Fluid-structure interaction effects in the sedimentation of thin elastic sheets

There is much current interest in so-called two-dimensional materials because of their unusual and attractive mechanical and electrical properties. Much of their processing is performed in a fluid environment, e.g. during the size selection of dispersed graphene flakes by centrifugation, or their deposition by ink-jet printing. The flakes’ large aspect ratio implies that despite their impressive in-plane stiffness they have a very small bending stiffness and are therefore easily deformed by the traction that the surrounding fluid exerts on them. The resulting strong fluid-structure interaction affects not only the dynamics of individual flakes but also their collective behaviour.

The aim of this project is to perform a systematic study of the behaviour of thin elastic sheets in a viscous fluid. Specifically, we wish to establish how the flow-induced deformation affects the sedimentation of such sheets, paying particular attention to

- the effect of the sheets’ aspect ratio; long narrow sheets are likely to behave in a manner similar to elastic rods: at which point does their finite aspect ratio become significant?

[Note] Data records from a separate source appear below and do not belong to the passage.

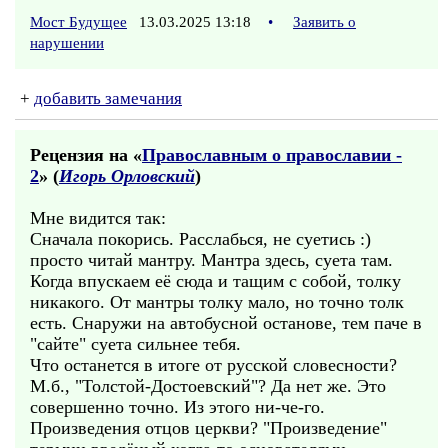
Мост Будущее
13.03.2025 13:18
•
Заявить о
нарушении
+
добавить замечания
Рецензия на «
Православным о православии -
2
» (
Игорь Орловский
)
Мне видится так:
Сначала покорись. Расслабься, не суетись :)
просто читай мантру. Мантра здесь, суета там.
Когда впускаем её сюда и тащим с собой, толку
никакого. От мантры толку мало, но точно толк
есть. Снаружи на автобусной останове, тем паче в
"сайте" суета сильнее тебя.
Что останется в итоге от русской словесности?
М.б., "Толстой-Достоевский"? Да нет же. Это
совершенно точно. Из этого ни-че-го.
Произведения отцов церкви? "Произведение"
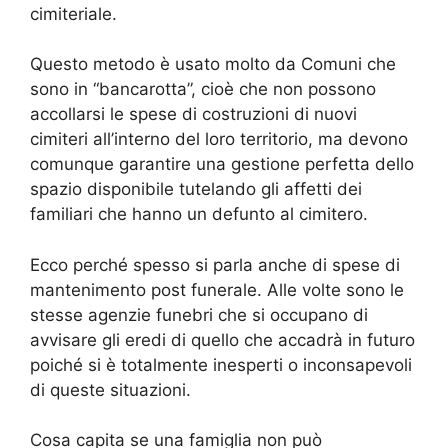
cimiteriale.
Questo metodo è usato molto da Comuni che
sono in “bancarotta”, cioè che non possono
accollarsi le spese di costruzioni di nuovi
cimiteri all’interno del loro territorio, ma devono
comunque garantire una gestione perfetta dello
spazio disponibile tutelando gli affetti dei
familiari che hanno un defunto al cimitero.
Ecco perché spesso si parla anche di spese di
mantenimento post funerale. Alle volte sono le
stesse agenzie funebri che si occupano di
avvisare gli eredi di quello che accadrà in futuro
poiché si è totalmente inesperti o inconsapevoli
di queste situazioni.
Cosa capita se una famiglia non può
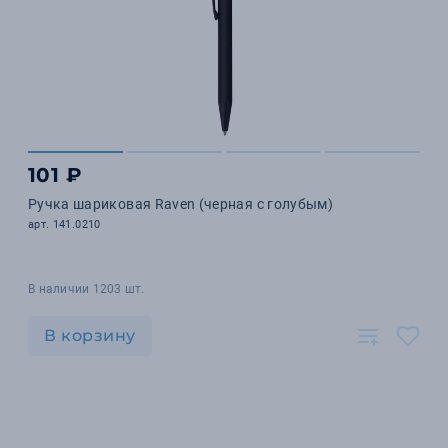
101 ₽
Ручка шариковая Raven (черная с голубым)
арт. 141.0210
В наличии 1203 шт.
В корзину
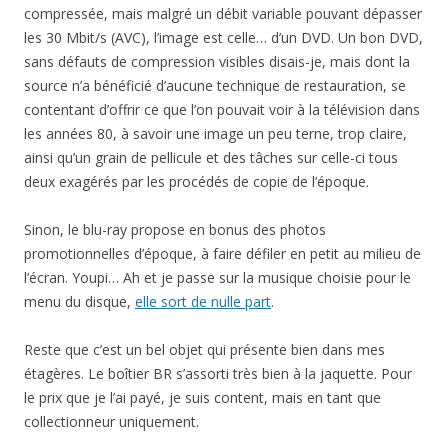
compressée, mais malgré un débit variable pouvant dépasser
les 30 Mbit/s (AVC), l’image est celle… d’un DVD. Un bon DVD,
sans défauts de compression visibles disais-je, mais dont la
source n’a bénéficié d’aucune technique de restauration, se
contentant d’offrir ce que l’on pouvait voir à la télévision dans
les années 80, à savoir une image un peu terne, trop claire,
ainsi qu’un grain de pellicule et des tâches sur celle-ci tous
deux exagérés par les procédés de copie de l’époque.
Sinon, le blu-ray propose en bonus des photos
promotionnelles d’époque, à faire défiler en petit au milieu de
l’écran. Youpi… Ah et je passe sur la musique choisie pour le
menu du disque,
elle sort de nulle part
.
Reste que c’est un bel objet qui présente bien dans mes
étagères. Le boîtier BR s’assorti très bien à la jaquette. Pour
le prix que je l’ai payé, je suis content, mais en tant que
collectionneur uniquement.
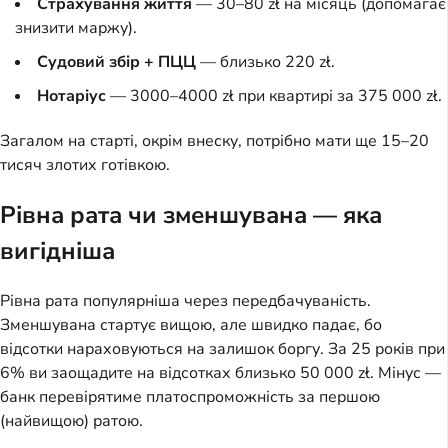
Страхування життя
— 30–80 zł на місяць (допомагає
знизити маржу).
Судовий збір + ПЦЦ
— близько 220 zł.
Нотаріус
— 3000–4000 zł при квартирі за 375 000 zł.
Загалом на старті, окрім внеску, потрібно мати ще 15–20
тисяч злотих готівкою.
Рівна рата чи зменшувана — яка
вигідніша
Рівна рата популярніша через передбачуваність.
Зменшувана стартує вищою, але швидко падає, бо
відсотки нараховуються на залишок боргу. За 25 років при
6% ви заощадите на відсотках близько 50 000 zł. Мінус —
банк перевірятиме платоспроможність за першою
(найвищою) ратою.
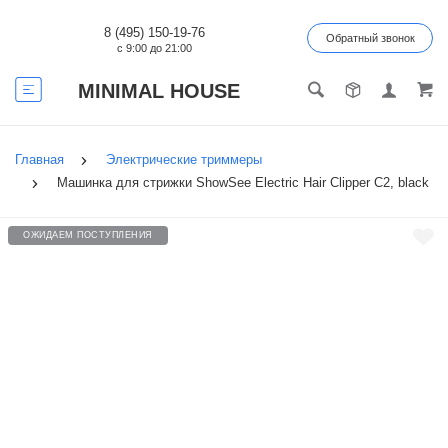
8 (495) 150-19-76
Обратный звонок
с 9:00 до 21:00
MINIMAL HOUSE
Главная
Электрические триммеры
Машинка для стрижки ShowSee Electric Hair Clipper C2, black
ОЖИДАЕМ ПОСТУПЛЕНИЯ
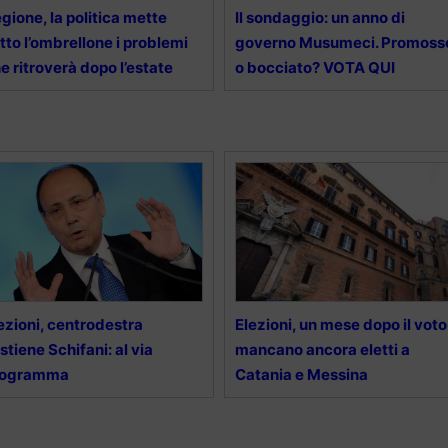
gione, la politica mette
Il sondaggio: un anno di
tto l’ombrellone i problemi
governo Musumeci. Promoss
e ritroverà dopo l’estate
o bocciato? VOTA QUI
ezioni, centrodestra
Elezioni, un mese dopo il voto
stiene Schifani: al via
mancano ancora eletti a
rogramma
Catania e Messina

- the effect of wrinkling instabilities and the development of symmetry-breaking frustrated patterns: how do they arise in sheets of canonical shapes (circular, rectangular, polygonal,...) and how do they affect the sheets’ sedimentation?

The focus of this specific project is on computational/semi-analytical approaches and would suit a student with a good background in Applied Mathematics (especially fluid and solid mechanics) and Scientific Computing. There is an opportunity for hands-on involvement in an associated experimental study in the School of Physics and Astronomy.